Von seltenen Tumorleiden spricht man, wenn weniger als 6 von 100.000 Menschen daran neu erkranken. Hierzulande sind das zum Beispiel Speiseröhren, Kehlkopf- und Schilddrüsenkrebs, Morbus Hodgkin (bösartige Erkrankung des lymphatischen Systems) sowie bestimmte Leukämieformen. Durch die Berücksichtigung der individuellen genetischen, physio- und morphologischen Merkmale von Patienten steigt laut der Untersuchung die Chance "auf eine exakt passende, möglichst wirksame und nebenwirkungsarme Behandlung". KI-Ansätze könnten hier bei der Diagnose, der Auswahl der geeigneten Therapiemaßnahmen, der Prognose des Krankheitsverlaufs und der therapeutischen Begleitung der Betroffenen eingesetzt werden. Zudem spiele die Technik eine Rolle bei der Entwicklung von Medikamenten und neuartigen, auf Personen zugeschnittenen Therapieansätzen.

KI-Systeme seien besonders gut geeignet, unterschiedliche Daten wie Röntgenbilder, molekularbiologische Informationen, Sequenzangaben aus DNA-Analysen oder Literaturdatenbanken auszuwerten, miteinander zu vergleichen, in Beziehung zu setzen und daraus Schlüsse zu ziehen, erläutert Bovenschulte. CAD-Systeme etwa führten ergänzend zum Menschen eine Analyse der Bildinhalte durch und bezögen Muster aus Vergleichs- oder Referenzdaten ein, um auffällige Bereiche hervorzuheben. Bei geringen Fallzahlen gelinge dies aber schlechter. In einer Studie zur Detektion heterogener Tumore sei eine Deep-Learning-KI im Vergleich mit der klassischen Methode aber fast doppelt so gut in der Lage gewesen, den Grad der Aggressivität der Erkrankung anhand von Computertomografiebildern einzuschätzen. Als vielversprechend bezeichnet der Autor ferner etwa das Erstellen eines digitalen Zwillings, um anhand einer virtuellen Nachbildung von Patienten eine Behandlung modellieren zu können, sowie personalisierte mRNA-Impfstoffe im Kampf gegen erneute Krebserkrankungen.

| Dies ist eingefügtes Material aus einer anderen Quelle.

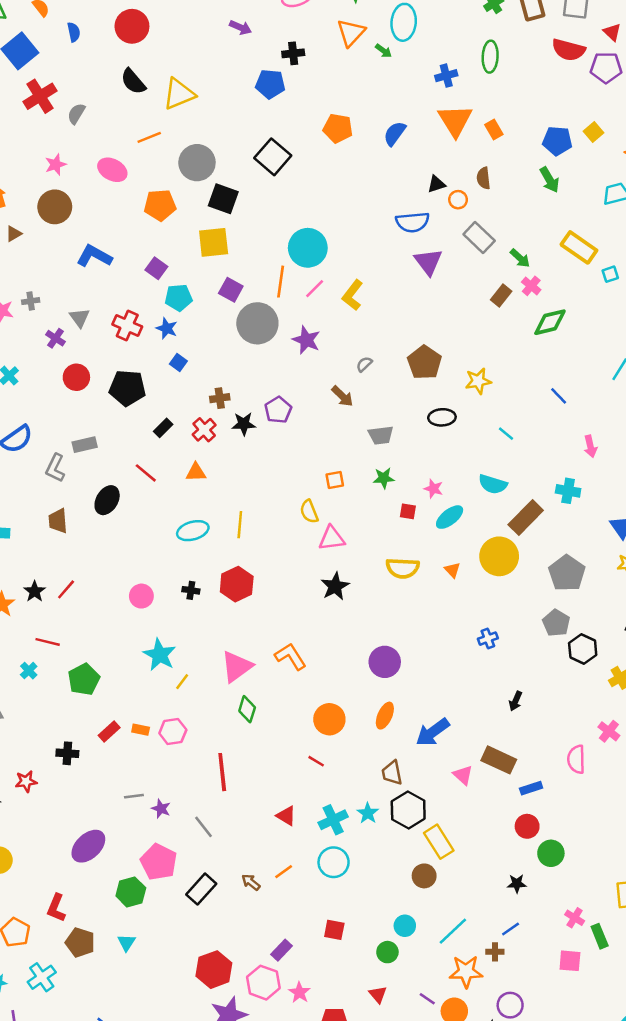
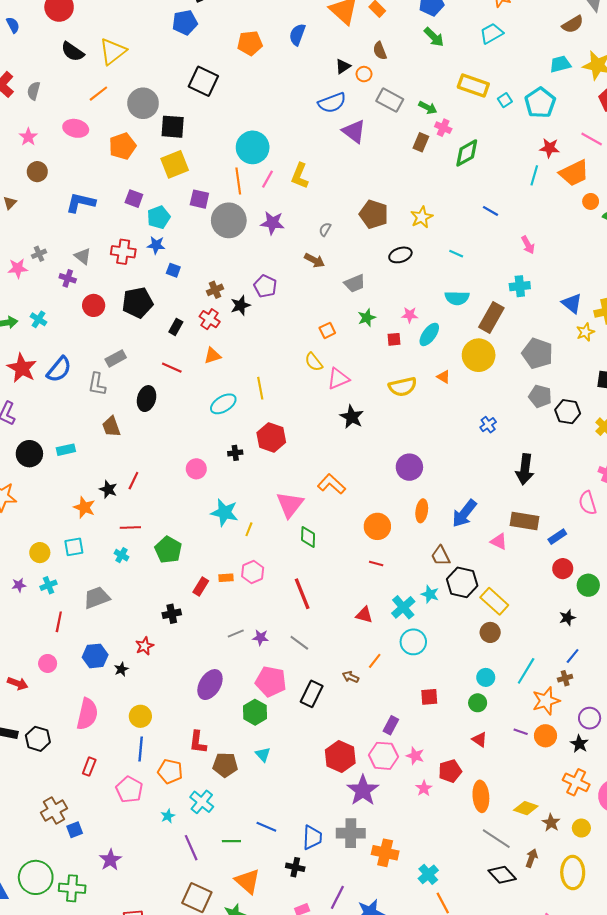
brown circle: (55, 207) -> (37, 172), size x0.7
black arrow: (516, 701) -> (525, 469), size x1.8

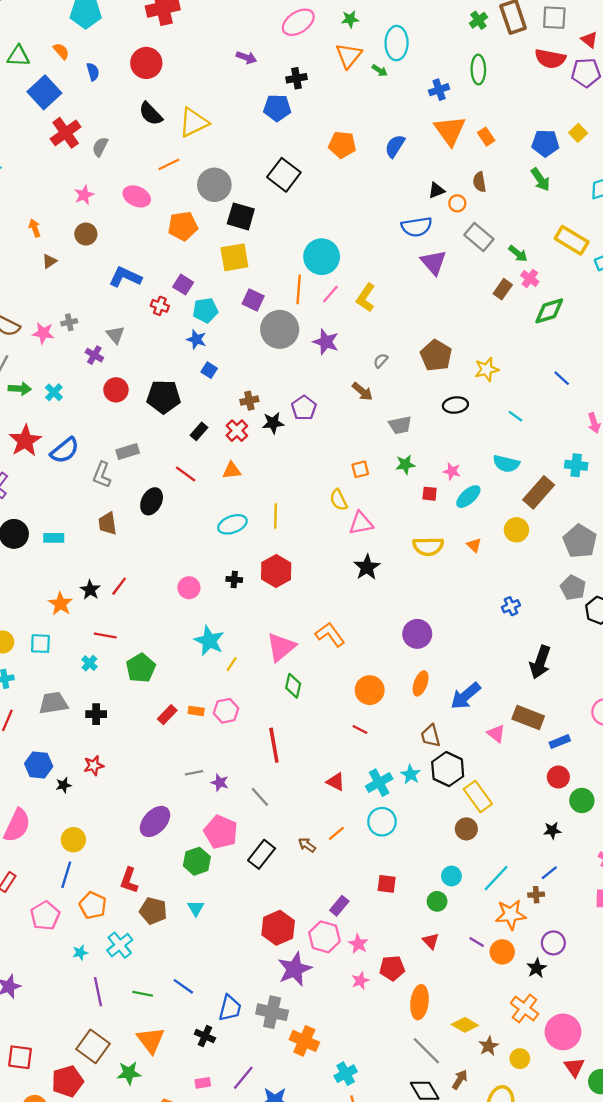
red cross: (123, 252) -> (160, 306), moved, size x0.7
yellow circle: (479, 355) -> (516, 530), size x0.7
black cross: (172, 614) -> (96, 714), moved

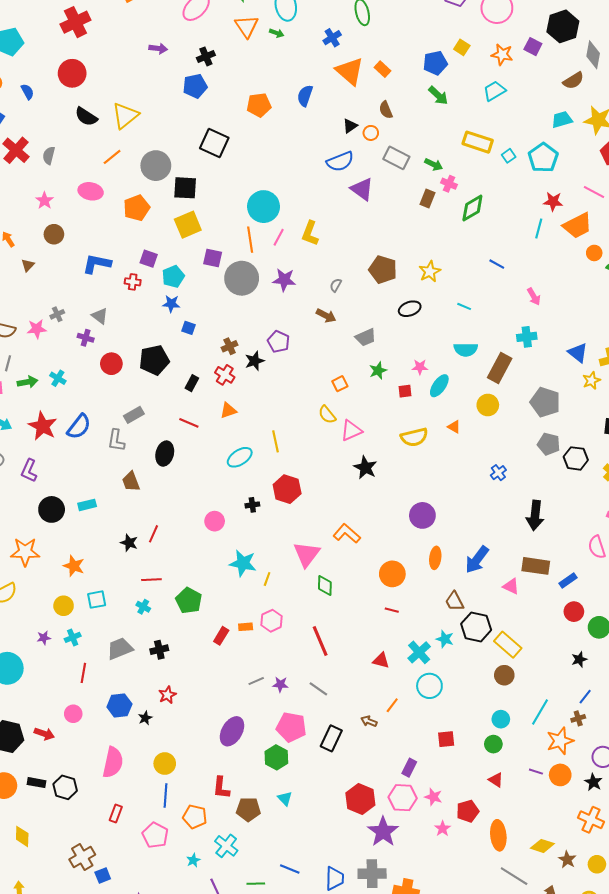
orange star: (61, 604) -> (74, 566), moved

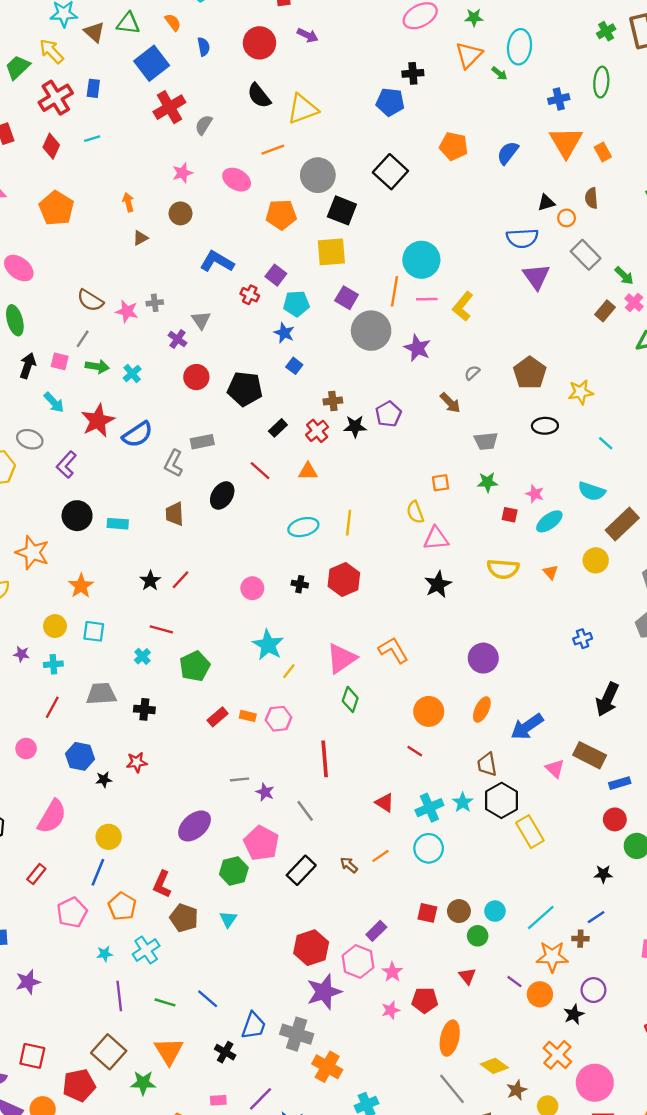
purple arrow: (158, 48) -> (308, 35), moved
pink line: (279, 237) -> (427, 299), turned 42
brown circle: (504, 675) -> (459, 911), moved

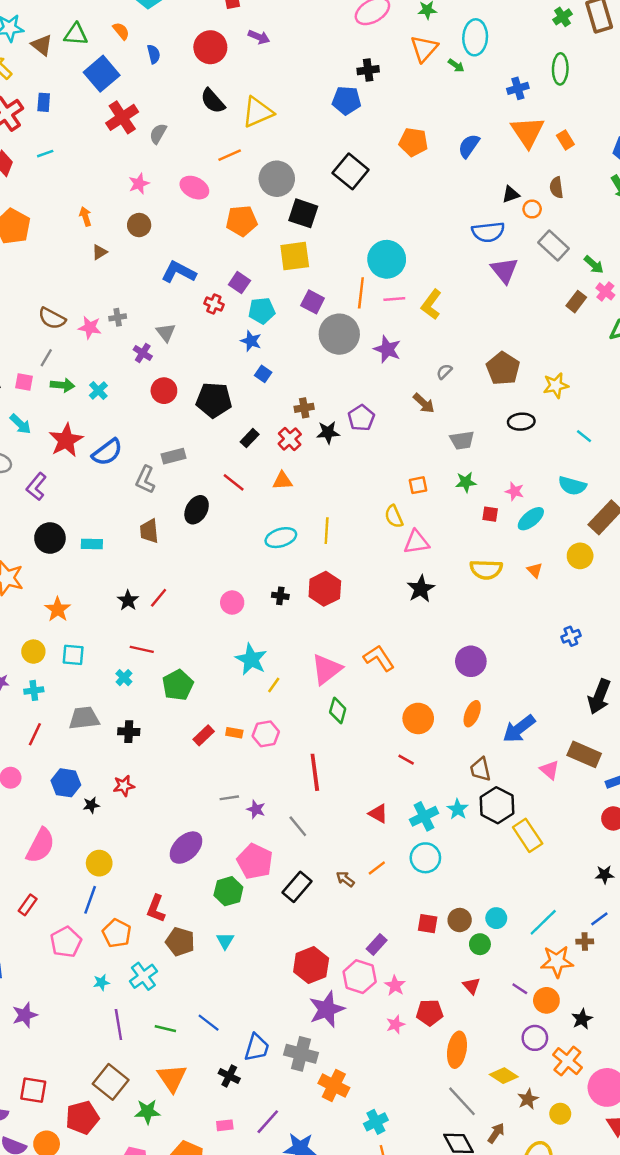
purple circle: (593, 990) -> (535, 1038), moved

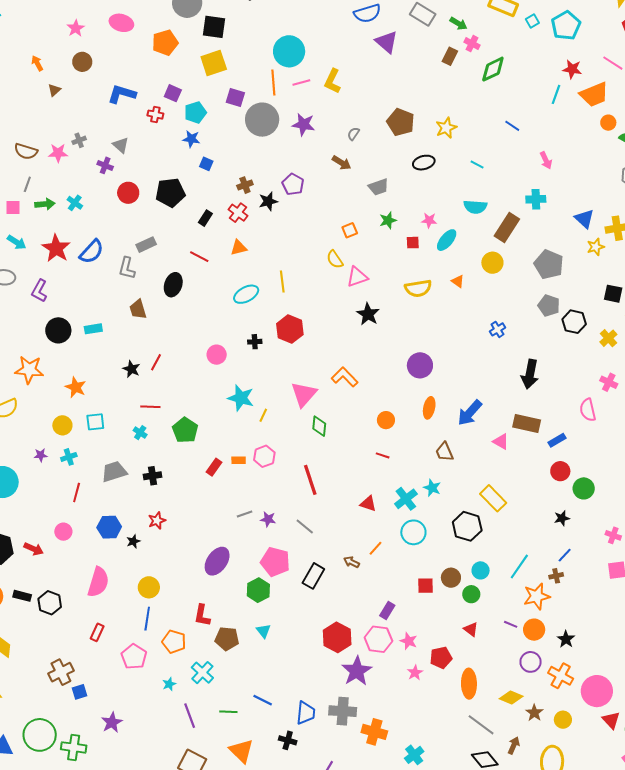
orange circle: (418, 718) -> (386, 420), size x0.7
black hexagon: (497, 805) -> (467, 526), moved

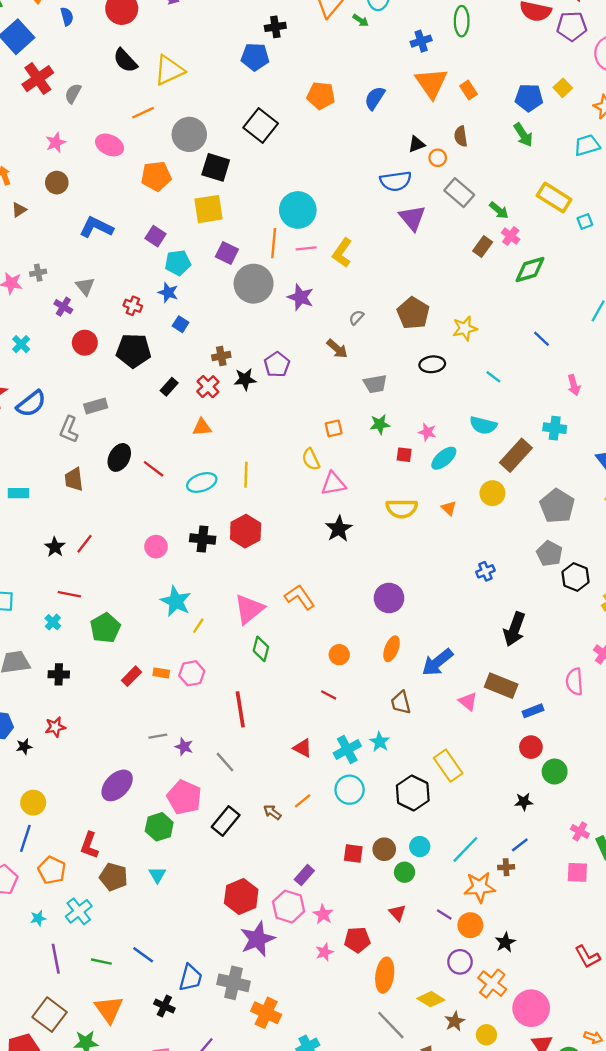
red cross: (155, 115) -> (133, 306), moved
red line: (199, 257) -> (154, 469), moved
black cross: (255, 342) -> (203, 539), size x1.5

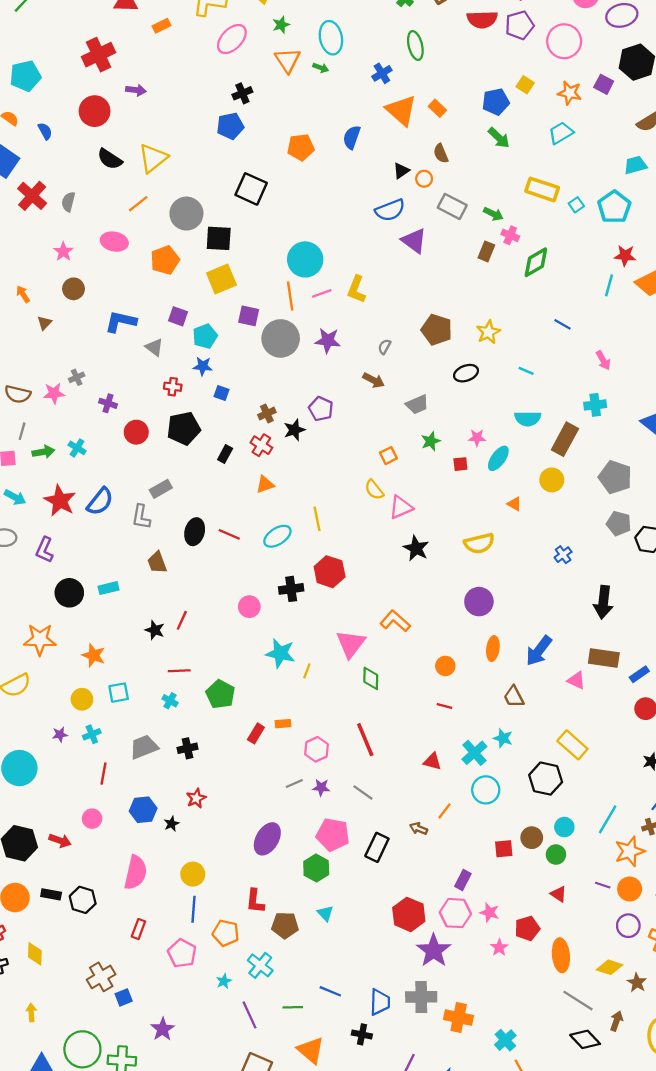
gray triangle: (85, 286) -> (154, 347), moved
yellow semicircle: (402, 509) -> (479, 543), moved
pink hexagon: (192, 673) -> (317, 749), moved

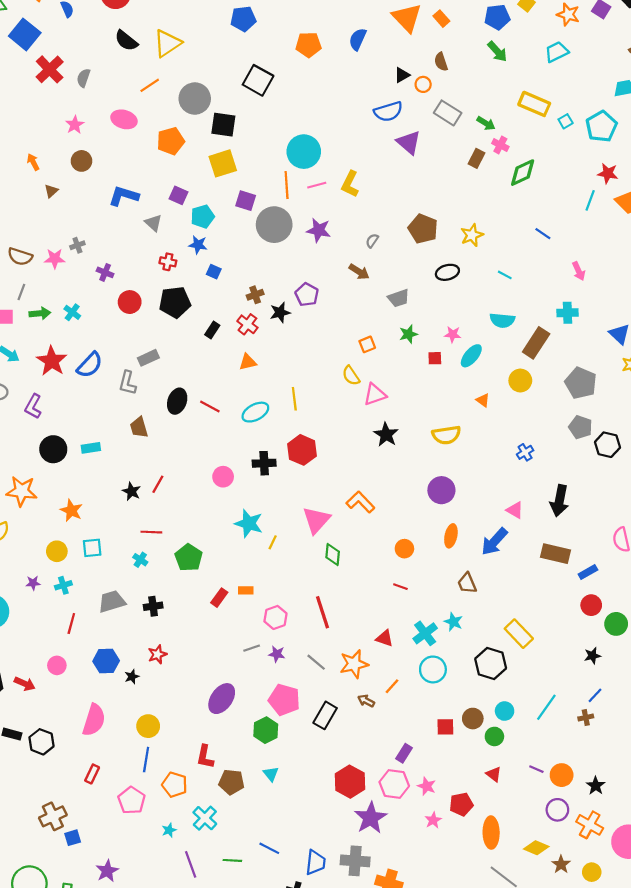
pink triangle: (576, 680) -> (515, 510), moved
orange star: (630, 851) -> (354, 664), moved

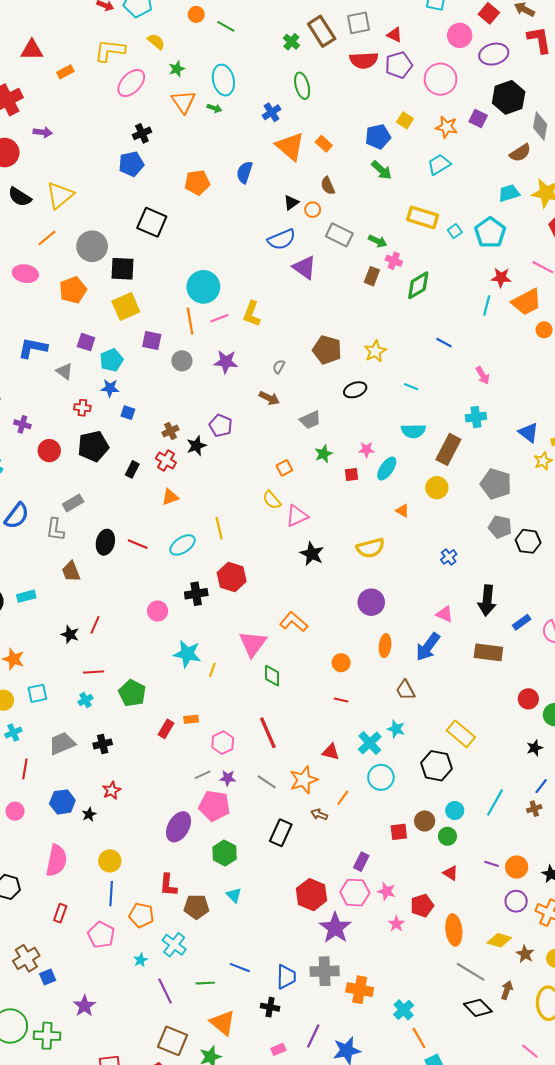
gray circle: (274, 225) -> (182, 361), size x0.6
cyan cross: (140, 560) -> (85, 700), turned 32
blue rectangle: (588, 572) -> (522, 622), moved
pink pentagon: (284, 700) -> (214, 806), moved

Angesichts des Booms generativer KI loten Experten laut Bovenschulte auch aus, inwiefern ChatGPT & Co. in der Präzisionsmedizin zur Krebsbehandlung genutzt werden können. Hintergrund sei, dass sich mit dem Wissen um die Biologie eines Tumors auch die Möglichkeiten zu seiner Behandlung verbesserten. Bei ersten Experimenten etwa an der Charité hätten die Bots zwar "zum Teil brauchbare Vorschläge und Hinweise" geliefert und in zwei Fällen sogar "einzigartige Therapieansätze", auf die noch niemand gekommen sei. In der Regel reichten die Resultate bisher aber nicht an die Qualität der menschlichen Experten heran. Mitunter komme es zur Integration erfundener Informationen (Halluzinationen). Zudem sei die Konsistenz der Ergebnisse über verschiedene Versionen der großen Sprachmodelle hinweg gering.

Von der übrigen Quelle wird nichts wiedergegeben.